-- Opening Marker --
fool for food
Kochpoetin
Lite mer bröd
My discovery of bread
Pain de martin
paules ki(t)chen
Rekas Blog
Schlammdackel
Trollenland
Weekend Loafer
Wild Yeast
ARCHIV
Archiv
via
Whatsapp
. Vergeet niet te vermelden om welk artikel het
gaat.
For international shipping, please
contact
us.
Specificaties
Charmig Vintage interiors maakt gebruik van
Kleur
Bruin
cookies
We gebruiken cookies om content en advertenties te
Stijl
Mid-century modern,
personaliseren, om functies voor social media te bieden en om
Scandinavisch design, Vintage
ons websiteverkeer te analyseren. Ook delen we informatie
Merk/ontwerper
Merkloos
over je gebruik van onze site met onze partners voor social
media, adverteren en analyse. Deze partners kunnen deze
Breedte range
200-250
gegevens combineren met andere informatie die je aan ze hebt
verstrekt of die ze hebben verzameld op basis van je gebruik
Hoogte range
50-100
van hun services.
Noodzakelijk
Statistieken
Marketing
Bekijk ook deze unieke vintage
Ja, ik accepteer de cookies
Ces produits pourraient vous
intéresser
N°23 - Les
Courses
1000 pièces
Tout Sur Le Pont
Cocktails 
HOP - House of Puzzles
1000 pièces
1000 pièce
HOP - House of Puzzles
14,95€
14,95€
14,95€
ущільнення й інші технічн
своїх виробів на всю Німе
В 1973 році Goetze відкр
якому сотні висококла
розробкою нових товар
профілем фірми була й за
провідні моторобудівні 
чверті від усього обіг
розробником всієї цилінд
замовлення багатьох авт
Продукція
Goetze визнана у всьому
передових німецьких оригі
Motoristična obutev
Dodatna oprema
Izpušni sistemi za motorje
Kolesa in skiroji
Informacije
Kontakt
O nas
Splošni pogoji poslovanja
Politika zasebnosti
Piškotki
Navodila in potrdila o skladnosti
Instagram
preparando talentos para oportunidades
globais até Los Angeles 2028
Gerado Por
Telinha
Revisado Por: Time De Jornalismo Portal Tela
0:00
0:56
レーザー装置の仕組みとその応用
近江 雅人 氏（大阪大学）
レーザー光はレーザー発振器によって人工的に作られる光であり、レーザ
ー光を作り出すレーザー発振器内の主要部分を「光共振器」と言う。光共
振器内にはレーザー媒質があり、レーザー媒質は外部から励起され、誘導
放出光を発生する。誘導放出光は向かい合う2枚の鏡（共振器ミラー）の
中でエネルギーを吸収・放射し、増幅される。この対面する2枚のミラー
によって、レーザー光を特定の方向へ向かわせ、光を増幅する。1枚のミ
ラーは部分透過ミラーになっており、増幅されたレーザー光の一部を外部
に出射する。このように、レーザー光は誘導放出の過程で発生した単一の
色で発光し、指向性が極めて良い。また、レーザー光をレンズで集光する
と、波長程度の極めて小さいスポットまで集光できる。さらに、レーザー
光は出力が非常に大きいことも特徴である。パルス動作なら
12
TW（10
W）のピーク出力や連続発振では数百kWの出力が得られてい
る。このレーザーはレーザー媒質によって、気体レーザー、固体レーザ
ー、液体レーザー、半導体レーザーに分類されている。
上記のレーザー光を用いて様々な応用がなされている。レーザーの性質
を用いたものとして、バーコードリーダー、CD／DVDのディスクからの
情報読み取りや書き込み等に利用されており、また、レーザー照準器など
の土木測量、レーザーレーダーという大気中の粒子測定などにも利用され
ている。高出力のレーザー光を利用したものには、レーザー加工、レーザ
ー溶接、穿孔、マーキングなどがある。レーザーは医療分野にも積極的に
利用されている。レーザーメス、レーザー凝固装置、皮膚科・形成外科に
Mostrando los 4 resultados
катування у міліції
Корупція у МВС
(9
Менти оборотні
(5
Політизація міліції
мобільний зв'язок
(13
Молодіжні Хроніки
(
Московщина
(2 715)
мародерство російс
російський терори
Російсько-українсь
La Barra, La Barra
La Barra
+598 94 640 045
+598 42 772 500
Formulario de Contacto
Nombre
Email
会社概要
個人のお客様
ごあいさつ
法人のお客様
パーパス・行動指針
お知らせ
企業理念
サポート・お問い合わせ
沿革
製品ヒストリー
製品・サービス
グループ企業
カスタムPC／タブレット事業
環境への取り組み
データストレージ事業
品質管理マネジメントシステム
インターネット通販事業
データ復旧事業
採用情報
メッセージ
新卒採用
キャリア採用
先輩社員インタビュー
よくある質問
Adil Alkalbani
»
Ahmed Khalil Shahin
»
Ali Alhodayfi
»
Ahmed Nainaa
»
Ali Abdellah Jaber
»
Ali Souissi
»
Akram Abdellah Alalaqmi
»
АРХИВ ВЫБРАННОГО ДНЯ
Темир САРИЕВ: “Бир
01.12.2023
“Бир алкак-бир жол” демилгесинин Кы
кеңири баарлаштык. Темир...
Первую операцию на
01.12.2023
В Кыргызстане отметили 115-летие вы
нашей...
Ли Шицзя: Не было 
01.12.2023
-- Closing Marker --
Restate each line of the records above without any deviation.

# EXERCISE RESPONSE
fool for food
Kochpoetin
Lite mer bröd
My discovery of bread
Pain de martin
paules ki(t)chen
Rekas Blog
Schlammdackel
Trollenland
Weekend Loafer
Wild Yeast
ARCHIV
Archiv
via
Whatsapp
. Vergeet niet te vermelden om welk artikel het
gaat.
For international shipping, please
contact
us.
Specificaties
Charmig Vintage interiors maakt gebruik van
Kleur
Bruin
cookies
We gebruiken cookies om content en advertenties te
Stijl
Mid-century modern,
personaliseren, om functies voor social media te bieden en om
Scandinavisch design, Vintage
ons websiteverkeer te analyseren. Ook delen we informatie
Merk/ontwerper
Merkloos
over je gebruik van onze site met onze partners voor social
media, adverteren en analyse. Deze partners kunnen deze
Breedte range
200-250
gegevens combineren met andere informatie die je aan ze hebt
verstrekt of die ze hebben verzameld op basis van je gebruik
Hoogte range
50-100
van hun services.
Noodzakelijk
Statistieken
Marketing
Bekijk ook deze unieke vintage
Ja, ik accepteer de cookies
Ces produits pourraient vous
intéresser
N°23 - Les
Courses
1000 pièces
Tout Sur Le Pont
Cocktails 
HOP - House of Puzzles
1000 pièces
1000 pièce
HOP - House of Puzzles
14,95€
14,95€
14,95€
ущільнення й інші технічн
своїх виробів на всю Німе
В 1973 році Goetze відкр
якому сотні висококла
розробкою нових товар
профілем фірми була й за
провідні моторобудівні 
чверті від усього обіг
розробником всієї цилінд
замовлення багатьох авт
Продукція
Goetze визнана у всьому
передових німецьких оригі
Motoristična obutev
Dodatna oprema
Izpušni sistemi za motorje
Kolesa in skiroji
Informacije
Kontakt
O nas
Splošni pogoji poslovanja
Politika zasebnosti
Piškotki
Navodila in potrdila o skladnosti
Instagram
preparando talentos para oportunidades
globais até Los Angeles 2028
Gerado Por
Telinha
Revisado Por: Time De Jornalismo Portal Tela
0:00
0:56
レーザー装置の仕組みとその応用
近江 雅人 氏（大阪大学）
レーザー光はレーザー発振器によって人工的に作られる光であり、レーザ
ー光を作り出すレーザー発振器内の主要部分を「光共振器」と言う。光共
振器内にはレーザー媒質があり、レーザー媒質は外部から励起され、誘導
放出光を発生する。誘導放出光は向かい合う2枚の鏡（共振器ミラー）の
中でエネルギーを吸収・放射し、増幅される。この対面する2枚のミラー
によって、レーザー光を特定の方向へ向かわせ、光を増幅する。1枚のミ
ラーは部分透過ミラーになっており、増幅されたレーザー光の一部を外部
に出射する。このように、レーザー光は誘導放出の過程で発生した単一の
色で発光し、指向性が極めて良い。また、レーザー光をレンズで集光する
と、波長程度の極めて小さいスポットまで集光できる。さらに、レーザー
光は出力が非常に大きいことも特徴である。パルス動作なら
12
TW（10
W）のピーク出力や連続発振では数百kWの出力が得られてい
る。このレーザーはレーザー媒質によって、気体レーザー、固体レーザ
ー、液体レーザー、半導体レーザーに分類されている。
上記のレーザー光を用いて様々な応用がなされている。レーザーの性質
を用いたものとして、バーコードリーダー、CD／DVDのディスクからの
情報読み取りや書き込み等に利用されており、また、レーザー照準器など
の土木測量、レーザーレーダーという大気中の粒子測定などにも利用され
ている。高出力のレーザー光を利用したものには、レーザー加工、レーザ
ー溶接、穿孔、マーキングなどがある。レーザーは医療分野にも積極的に
利用されている。レーザーメス、レーザー凝固装置、皮膚科・形成外科に
Mostrando los 4 resultados
катування у міліції
Корупція у МВС
(9
Менти оборотні
(5
Політизація міліції
мобільний зв'язок
(13
Молодіжні Хроніки
(
Московщина
(2 715)
мародерство російс
російський терори
Російсько-українсь
La Barra, La Barra
La Barra
+598 94 640 045
+598 42 772 500
Formulario de Contacto
Nombre
Email
会社概要
個人のお客様
ごあいさつ
法人のお客様
パーパス・行動指針
お知らせ
企業理念
サポート・お問い合わせ
沿革
製品ヒストリー
製品・サービス
グループ企業
カスタムPC／タブレット事業
環境への取り組み
データストレージ事業
品質管理マネジメントシステム
インターネット通販事業
データ復旧事業
採用情報
メッセージ
新卒採用
キャリア採用
先輩社員インタビュー
よくある質問
Adil Alkalbani
»
Ahmed Khalil Shahin
»
Ali Alhodayfi
»
Ahmed Nainaa
»
Ali Abdellah Jaber
»
Ali Souissi
»
Akram Abdellah Alalaqmi
»
АРХИВ ВЫБРАННОГО ДНЯ
Темир САРИЕВ: “Бир
01.12.2023
“Бир алкак-бир жол” демилгесинин Кы
кеңири баарлаштык. Темир...
Первую операцию на
01.12.2023
В Кыргызстане отметили 115-летие вы
нашей...
Ли Шицзя: Не было 
01.12.2023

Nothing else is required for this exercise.